The Case of the Vanishing £800: Why Your New Investment Just Slapped You in the Face
Whatch out for FX fees when buying ETFs

So, you’ve finally done it. You’ve saved up a crisp £100,000, done your homework, and decided to tuck it away in the Amundi Prime EM fund. You hit the big shiny "Buy" button on Interactive Investor, only to look at your dashboard ten seconds later and see your balance is now £99,200.

Wait. What?

You haven't even had time to make a cup of tea, and the market has apparently decided to mug you for £800. Before you start frantically emailing customer support or assuming the global economy has collapsed in the last thirty seconds, take a deep breath. You’ve just experienced a classic "Welcome to the Market" moment.
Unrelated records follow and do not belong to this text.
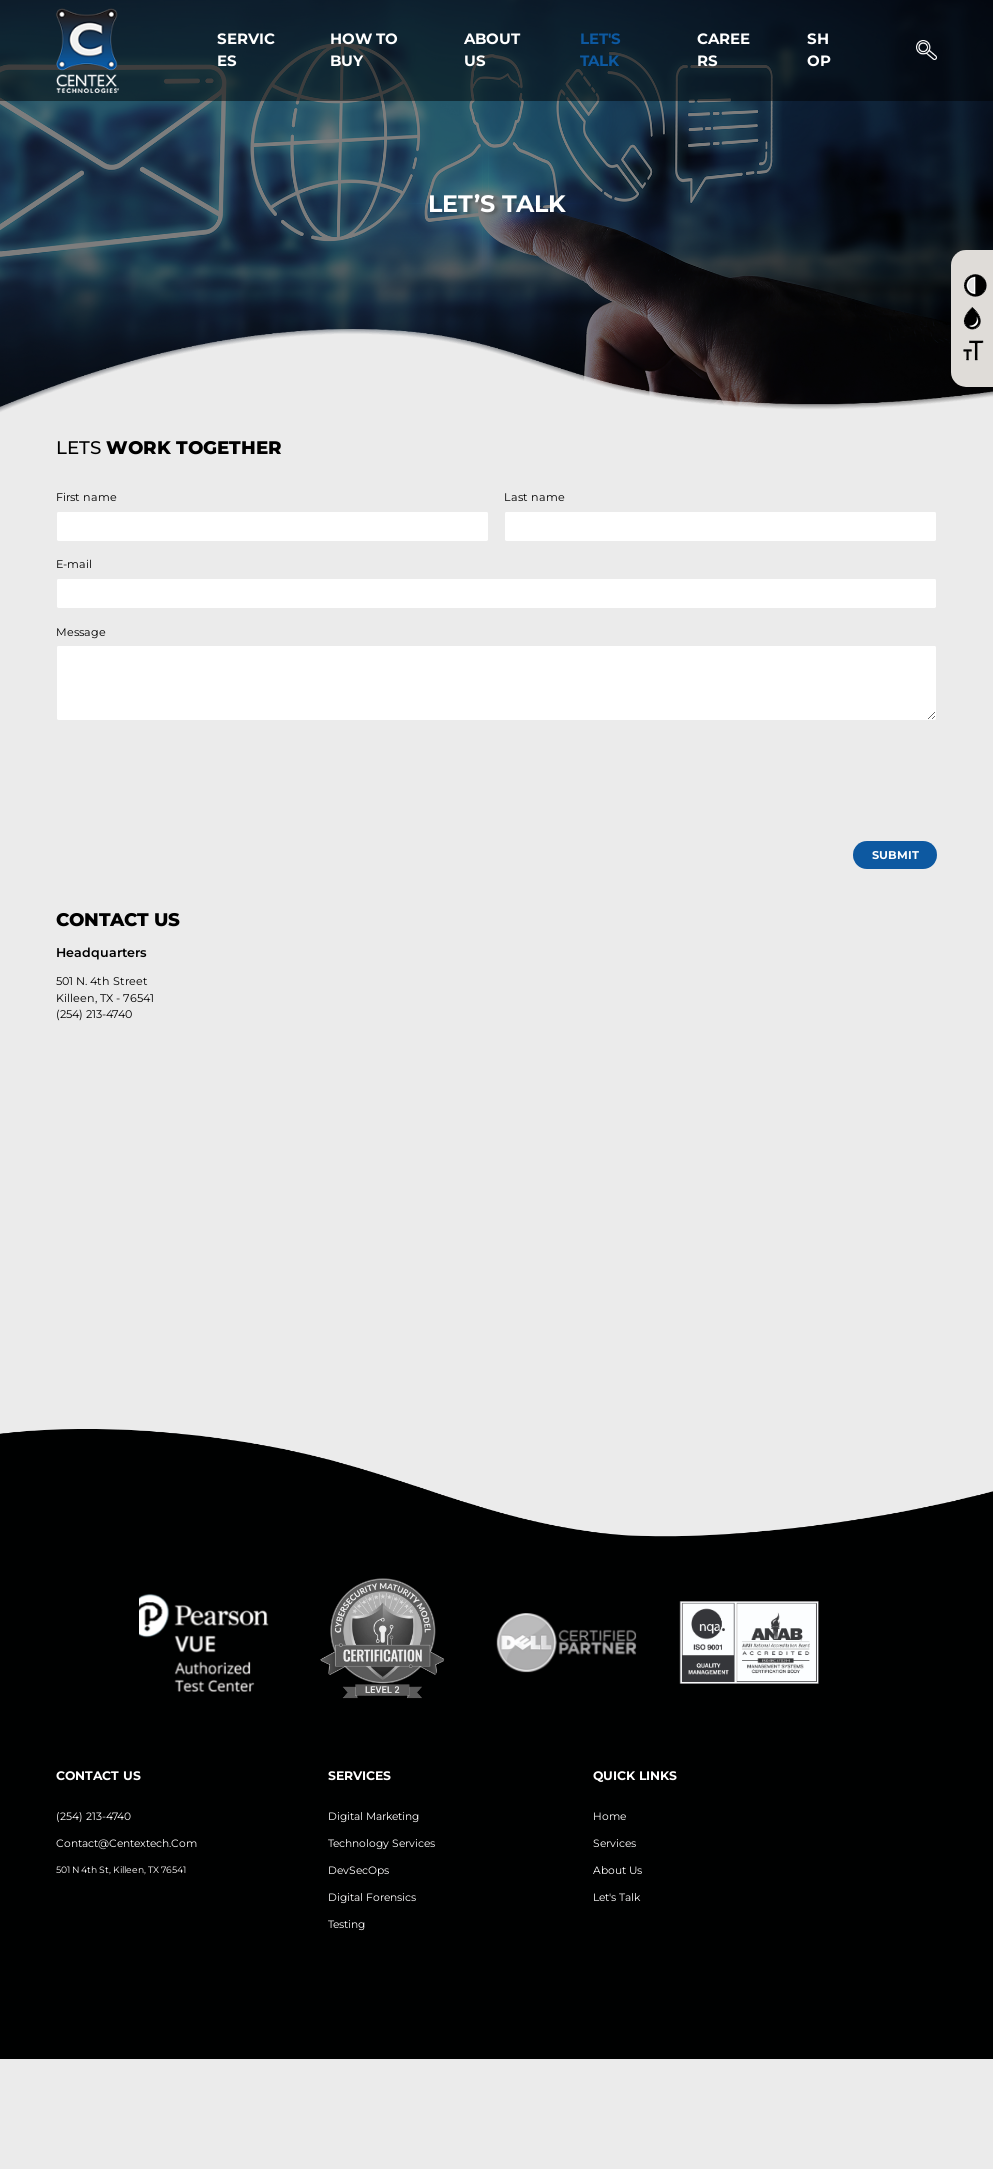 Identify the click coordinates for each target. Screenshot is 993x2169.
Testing (346, 1924)
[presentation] (208, 775)
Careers (723, 50)
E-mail (74, 564)
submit (895, 855)
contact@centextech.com (126, 1843)
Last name (534, 497)
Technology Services (381, 1843)
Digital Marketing (373, 1816)
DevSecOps (358, 1870)
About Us (492, 50)
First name (86, 497)
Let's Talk (600, 50)
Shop (819, 50)
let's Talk (616, 1897)
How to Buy (364, 50)
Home (609, 1816)
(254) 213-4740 (93, 1816)
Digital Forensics (372, 1897)
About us (617, 1870)
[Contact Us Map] (497, 1222)
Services (246, 50)
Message (81, 632)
Here’s where your money went, and why—in this case—the "P" in PRAM might as well stand for "Please take my money."

1. The FX Tax (The £500 Gut Punch)

This is the big one. If you bought the ticker PRAM, you bought the version of the fund priced in US Dollars. But your account is in British Pounds.

Interactive Investor (ii) looks at that and thinks, "Ooh, a currency conversion! Don't mind if I do." On a £100k trade, they charge 0.75% on the first £50k and 0.25% on the rest.

  • The Maths: £375 + £125 = £500.

That £500 didn't vanish into the markets; it went straight into the broker's "New Yacht Fund." If you had bought PRAN (the GBP version), this fee would have been zero. That’s right. A five-second difference in which ticker you typed could have saved you enough for a very nice weekend away.

2. The "Spread" (The £300 Invisible Hand)

Even if you avoid the FX fee, you’ll always face the Bid-Ask Spread.

Think of it like a dodgy bureau de change at the airport. They sell you Euros at one price and buy them back at a much worse one. Stocks work the same way. You bought at the "Ask" price (the high one), but your broker displays your portfolio value at the "Bid" price (the price you'd get if you sold it right now).

Because Emerging Markets involve stocks in far-flung places like Taiwan and Brazil, the gap between these two prices is wider than for, say, Apple or Shell. A 0.3% spread on £100k is £300. It’s not a "real" loss unless you sell immediately, but it sure looks ugly on the screen.

3. The "Everything Else"

Then you’ve got the actual trading commission (about £4 at ii) and the fact that the "Gain/Loss" column usually includes all your entry costs from Day 1. It’s like buying a new car and realizing it’s worth 10% less the moment you drive it off the forecourt.

How to avoid the "Insta-Loss" next time:

If you’re a UK investor using Pounds, always look for the GBP ticker. * PRAM = US Dollars (Broker goes ka-ching on FX fees)

  • PRAN = British Pounds (Broker stays hungry)

The underlying "guts" of the fund are identical. They both hold the same Samsung and TSMC shares. The only difference is whether you pay your broker a massive tip for the privilege of converting your cash.

See FX fees on investments: how to crush them on Monevator for strategies on how to avoid these hidden FX fees.

The Moral of the Story: In the world of investing, the "boring" details like tickers and currency denominations are where the real money is saved. You’re not down because the Chinese tech sector tanked; you’re down because you accidentally bought the "International Tourist" version of the fund.